Pero sabemos que, aunque las consecuencias letales de esta pandemia se superen, hay otras más graves; sus causas generadoras son sistémicas y relacionadas con el profundo deterioro ecológico global. Por tanto las respuestas no pueden venir solamente de unos determinados sectores imprescindibles. Deben ser globales y corresponden a los ámbitos políticos, culturales, económicos, sociales, educativos... Son necesarias respuestas, también sistémicas, ecológicas, coordinadas, que conduzcan a objetivos transformadores de la convivencia mundial, mirando a personas y pueblos marginados, con formas feministas de vida y pensamiento, de relaciones grupales e institucionales.

Y, por supuesto, urge anular al «padre» de muchas pandemias que continúan asolando hoy a la humanidad: la mentalidad neoliberal y su sistema capitalista con sus mercados y gobiernos que dependen de sus estrategias. Son el caldo de cultivo de ésta y otras pandemias aún más letales. Este «padre protector» trata de convencernos de que, sometidos a sus intereses codiciosos, estamos seguros y nos ampara ante la incertidumbre y el miedo extendidos, si asumimos sus dictados y mantenemos su «orden mundial»; si volvemos a su «normalidad», es decir, a su imperio como garantía de su «seguridad nacional». En definitiva, este «padre», falso provisor heteropatriarcal, propone lo que Ignaci Ramonet llama «Gran Regresión Mundial que reduzca los espacios de la democracia, destroce aún más nuestro ecosistema, disminuya los derechos humanos, neocolonice el Sur, banalice el racismo, expulse a los migrantes y normalice la cibervigilancia de masas».

Regresar a ese «orden» sería un error de imprevisibles consecuencias para toda la humanidad y su futuro, porque precisamente esa «normalidad» es el problema. Por las excepcionales circunstancias en que se ha extendido, por el contexto global en que hoy vivimos, por la amenaza que supone no solo un virus –que permanece en el ambiente y puede reaparecer con intensidad aún más agresiva–, sino sobre todo por el proceso de un mundo acelerado y con un rumbo equivocado, estamos ante un punto de inflexión decisivo ante el que hay que tomar decisiones transformadoras mundiales y locales.

Para ello y puesto que los problemas son nuevos, es preciso caminar hacia una mentalidad nueva por medio de nuevos aprendizajes y conciencia crítica. Deben partir de un profundo sentido de humildad. No somos los dueños del mundo, sino seres humanos relacionados con la totalidad cósmica en la que vivimos y de la que procedemos. La tierra no es nuestra. Pertenecemos a la tierra, a nuestra Ama Lur, en la que hay que aprender a convivir –también con los virus que en ella se desarrollan– respetándola, cuidándola en su fragilidad compartida y delicado equilibrio.
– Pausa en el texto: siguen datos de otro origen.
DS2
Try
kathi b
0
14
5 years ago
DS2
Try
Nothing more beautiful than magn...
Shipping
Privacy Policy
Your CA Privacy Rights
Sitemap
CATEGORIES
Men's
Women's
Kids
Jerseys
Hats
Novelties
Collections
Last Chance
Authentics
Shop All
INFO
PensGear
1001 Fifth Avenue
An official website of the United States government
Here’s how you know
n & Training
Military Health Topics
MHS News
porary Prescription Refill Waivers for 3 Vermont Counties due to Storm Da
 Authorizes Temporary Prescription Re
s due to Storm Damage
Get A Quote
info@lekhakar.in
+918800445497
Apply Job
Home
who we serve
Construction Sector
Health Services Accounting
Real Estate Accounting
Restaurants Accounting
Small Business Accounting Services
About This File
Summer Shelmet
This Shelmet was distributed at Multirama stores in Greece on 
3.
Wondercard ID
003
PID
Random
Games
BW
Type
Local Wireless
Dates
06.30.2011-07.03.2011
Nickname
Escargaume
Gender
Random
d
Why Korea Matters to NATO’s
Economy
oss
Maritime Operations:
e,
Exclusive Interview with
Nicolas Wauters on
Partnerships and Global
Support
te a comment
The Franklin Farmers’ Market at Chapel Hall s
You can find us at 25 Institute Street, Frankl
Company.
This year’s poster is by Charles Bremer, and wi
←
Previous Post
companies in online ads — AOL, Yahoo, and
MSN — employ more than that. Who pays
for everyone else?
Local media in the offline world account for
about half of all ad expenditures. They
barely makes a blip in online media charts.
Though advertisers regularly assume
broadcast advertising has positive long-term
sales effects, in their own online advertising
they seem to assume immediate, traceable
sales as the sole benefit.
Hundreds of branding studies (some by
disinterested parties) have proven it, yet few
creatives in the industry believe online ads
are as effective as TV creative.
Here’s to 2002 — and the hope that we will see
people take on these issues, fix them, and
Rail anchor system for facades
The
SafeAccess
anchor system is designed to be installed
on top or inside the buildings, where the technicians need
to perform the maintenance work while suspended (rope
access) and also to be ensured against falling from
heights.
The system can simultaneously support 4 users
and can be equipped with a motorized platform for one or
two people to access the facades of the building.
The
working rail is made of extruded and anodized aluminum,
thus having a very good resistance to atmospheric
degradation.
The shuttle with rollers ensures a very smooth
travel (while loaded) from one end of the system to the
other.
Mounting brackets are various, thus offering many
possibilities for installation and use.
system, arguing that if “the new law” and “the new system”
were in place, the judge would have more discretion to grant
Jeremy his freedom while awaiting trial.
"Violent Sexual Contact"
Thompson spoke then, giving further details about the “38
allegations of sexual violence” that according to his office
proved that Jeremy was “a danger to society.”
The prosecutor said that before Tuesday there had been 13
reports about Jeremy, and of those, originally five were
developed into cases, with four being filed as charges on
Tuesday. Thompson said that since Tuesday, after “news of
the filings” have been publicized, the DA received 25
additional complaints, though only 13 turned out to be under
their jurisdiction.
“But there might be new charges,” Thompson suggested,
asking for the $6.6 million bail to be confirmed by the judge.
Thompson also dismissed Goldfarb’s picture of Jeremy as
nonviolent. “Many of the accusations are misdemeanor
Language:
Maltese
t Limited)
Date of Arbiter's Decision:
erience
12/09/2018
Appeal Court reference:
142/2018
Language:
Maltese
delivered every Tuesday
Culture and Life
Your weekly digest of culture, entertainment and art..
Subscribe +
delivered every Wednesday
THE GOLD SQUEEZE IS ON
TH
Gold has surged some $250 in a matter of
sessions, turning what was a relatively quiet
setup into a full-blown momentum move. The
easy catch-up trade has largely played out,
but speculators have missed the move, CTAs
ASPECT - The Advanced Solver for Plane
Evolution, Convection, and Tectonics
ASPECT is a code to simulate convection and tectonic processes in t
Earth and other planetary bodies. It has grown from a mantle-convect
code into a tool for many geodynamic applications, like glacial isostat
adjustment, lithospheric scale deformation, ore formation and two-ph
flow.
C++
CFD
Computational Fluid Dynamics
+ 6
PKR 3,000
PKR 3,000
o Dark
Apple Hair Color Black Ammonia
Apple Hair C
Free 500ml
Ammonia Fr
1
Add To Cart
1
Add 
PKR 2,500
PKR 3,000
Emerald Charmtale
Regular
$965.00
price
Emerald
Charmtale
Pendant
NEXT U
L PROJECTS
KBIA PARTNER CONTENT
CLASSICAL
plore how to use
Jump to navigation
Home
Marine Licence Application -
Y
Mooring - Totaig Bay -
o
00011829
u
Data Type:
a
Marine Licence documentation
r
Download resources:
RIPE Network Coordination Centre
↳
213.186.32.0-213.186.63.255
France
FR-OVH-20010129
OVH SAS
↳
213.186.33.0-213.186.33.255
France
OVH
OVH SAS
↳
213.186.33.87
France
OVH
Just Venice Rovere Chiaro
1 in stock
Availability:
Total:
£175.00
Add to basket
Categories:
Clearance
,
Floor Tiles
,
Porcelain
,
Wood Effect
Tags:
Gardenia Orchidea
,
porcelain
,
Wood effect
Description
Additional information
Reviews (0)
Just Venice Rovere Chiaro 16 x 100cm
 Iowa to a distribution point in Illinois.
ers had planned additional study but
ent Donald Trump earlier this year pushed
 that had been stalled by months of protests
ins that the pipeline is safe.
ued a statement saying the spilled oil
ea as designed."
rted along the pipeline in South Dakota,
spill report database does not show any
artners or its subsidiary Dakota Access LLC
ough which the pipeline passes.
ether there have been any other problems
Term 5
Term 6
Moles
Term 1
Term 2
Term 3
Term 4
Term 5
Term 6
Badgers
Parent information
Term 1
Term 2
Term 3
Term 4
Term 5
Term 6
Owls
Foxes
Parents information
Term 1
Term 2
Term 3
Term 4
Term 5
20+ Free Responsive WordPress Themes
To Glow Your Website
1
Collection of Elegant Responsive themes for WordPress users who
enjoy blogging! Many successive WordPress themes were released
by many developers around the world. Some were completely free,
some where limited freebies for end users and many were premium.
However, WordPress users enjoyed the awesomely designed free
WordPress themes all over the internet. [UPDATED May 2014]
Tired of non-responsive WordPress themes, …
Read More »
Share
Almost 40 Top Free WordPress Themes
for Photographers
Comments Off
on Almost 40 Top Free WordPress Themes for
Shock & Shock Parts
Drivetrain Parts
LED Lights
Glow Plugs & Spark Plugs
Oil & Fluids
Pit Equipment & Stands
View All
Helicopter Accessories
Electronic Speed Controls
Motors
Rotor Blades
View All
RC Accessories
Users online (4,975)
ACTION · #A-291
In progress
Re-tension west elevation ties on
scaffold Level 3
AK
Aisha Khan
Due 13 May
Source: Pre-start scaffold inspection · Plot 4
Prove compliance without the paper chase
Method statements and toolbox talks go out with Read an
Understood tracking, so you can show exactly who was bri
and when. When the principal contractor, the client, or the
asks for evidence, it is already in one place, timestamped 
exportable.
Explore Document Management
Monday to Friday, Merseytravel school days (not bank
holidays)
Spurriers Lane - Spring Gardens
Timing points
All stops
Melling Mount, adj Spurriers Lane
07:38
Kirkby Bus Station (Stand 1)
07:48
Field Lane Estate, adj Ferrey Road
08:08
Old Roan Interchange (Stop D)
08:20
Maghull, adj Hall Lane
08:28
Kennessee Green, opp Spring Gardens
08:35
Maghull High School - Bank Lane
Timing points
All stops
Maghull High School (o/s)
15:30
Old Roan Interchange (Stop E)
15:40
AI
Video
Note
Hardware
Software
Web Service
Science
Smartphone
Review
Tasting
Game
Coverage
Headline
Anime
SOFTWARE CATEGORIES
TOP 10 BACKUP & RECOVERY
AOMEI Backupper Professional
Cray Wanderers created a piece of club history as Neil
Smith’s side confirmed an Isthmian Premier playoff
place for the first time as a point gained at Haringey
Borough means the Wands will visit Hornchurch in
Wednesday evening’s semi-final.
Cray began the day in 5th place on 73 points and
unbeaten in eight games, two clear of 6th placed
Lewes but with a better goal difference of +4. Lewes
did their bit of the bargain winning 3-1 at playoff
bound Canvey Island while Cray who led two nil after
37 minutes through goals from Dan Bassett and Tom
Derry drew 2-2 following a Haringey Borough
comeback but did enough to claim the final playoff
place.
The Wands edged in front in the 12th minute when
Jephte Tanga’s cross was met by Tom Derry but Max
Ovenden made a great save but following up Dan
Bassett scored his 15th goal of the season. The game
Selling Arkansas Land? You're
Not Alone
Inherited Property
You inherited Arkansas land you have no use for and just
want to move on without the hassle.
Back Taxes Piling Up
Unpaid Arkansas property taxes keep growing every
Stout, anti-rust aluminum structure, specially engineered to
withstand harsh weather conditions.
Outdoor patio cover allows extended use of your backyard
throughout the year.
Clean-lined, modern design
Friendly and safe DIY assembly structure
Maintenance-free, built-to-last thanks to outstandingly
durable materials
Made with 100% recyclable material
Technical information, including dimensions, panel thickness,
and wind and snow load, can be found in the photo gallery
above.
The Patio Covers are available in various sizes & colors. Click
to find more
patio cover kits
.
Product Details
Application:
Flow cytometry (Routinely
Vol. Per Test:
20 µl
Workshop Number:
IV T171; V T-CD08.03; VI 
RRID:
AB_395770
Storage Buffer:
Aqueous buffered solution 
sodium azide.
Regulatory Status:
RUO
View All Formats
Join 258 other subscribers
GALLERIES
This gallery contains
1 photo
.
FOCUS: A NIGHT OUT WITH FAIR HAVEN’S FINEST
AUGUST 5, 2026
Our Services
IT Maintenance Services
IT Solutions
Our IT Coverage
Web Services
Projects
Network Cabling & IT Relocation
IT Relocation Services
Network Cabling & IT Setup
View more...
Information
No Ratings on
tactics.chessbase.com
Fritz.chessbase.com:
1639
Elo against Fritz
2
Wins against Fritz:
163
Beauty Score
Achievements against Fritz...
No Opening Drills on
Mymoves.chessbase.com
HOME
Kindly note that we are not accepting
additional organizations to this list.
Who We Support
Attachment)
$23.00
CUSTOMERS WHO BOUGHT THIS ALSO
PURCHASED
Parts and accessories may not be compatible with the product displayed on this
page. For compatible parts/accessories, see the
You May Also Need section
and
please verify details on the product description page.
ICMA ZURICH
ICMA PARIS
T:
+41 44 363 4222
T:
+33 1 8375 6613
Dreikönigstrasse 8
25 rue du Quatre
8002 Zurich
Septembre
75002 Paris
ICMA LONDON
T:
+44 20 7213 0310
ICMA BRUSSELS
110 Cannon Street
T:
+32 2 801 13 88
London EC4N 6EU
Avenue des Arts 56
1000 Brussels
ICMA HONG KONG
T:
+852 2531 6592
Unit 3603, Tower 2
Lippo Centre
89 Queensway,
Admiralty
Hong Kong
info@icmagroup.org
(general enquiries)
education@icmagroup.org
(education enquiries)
Es urgente el sentido participativo en democracias auténticas. Mantener estilos patriarcales es un grave error que impide la responsabilidad solidaria global. Pero la solidaridad no se confunde con la uniformidad de pensamiento y modelo únicos, con supresión de diferencias y de pluralidad. La desigualdad rompe el equilibrio natural y destruye la vida. La naturaleza ha desarrollado una admirable biodiversidad, que es su vida y su riqueza; no de forma aislada, sino relacionada, compartida, interdependiente. Existimos en la medida en que nos relacionamos y respetamos. Cuidar la naturaleza sin explotarla, reconocer a los pueblos, sus derechos e identidad sin someterlos, afirmar las culturas propias sin colonialismos, es fuente de salud individual y colectiva, de convivencia creativa, de auténtica seguridad y paz en la justicia.

En definitiva, en este momento de inflexión, decisivo para el presente y futuro de la humanidad, necesitamos un nuevo espíritu o, mejor dicho, recuperar el espíritu que alienta toda vida auténtica y es la energía que impulsa su desarrollo armónico. La dura y dolorosa experiencia de esta pandemia debe situarnos en un aprendizaje permanente de lo que significa ser naturaleza y de su dinamismo que nos interrelaciona a personas y pueblos para construir, con audacia y esperanza, una nueva humanidad.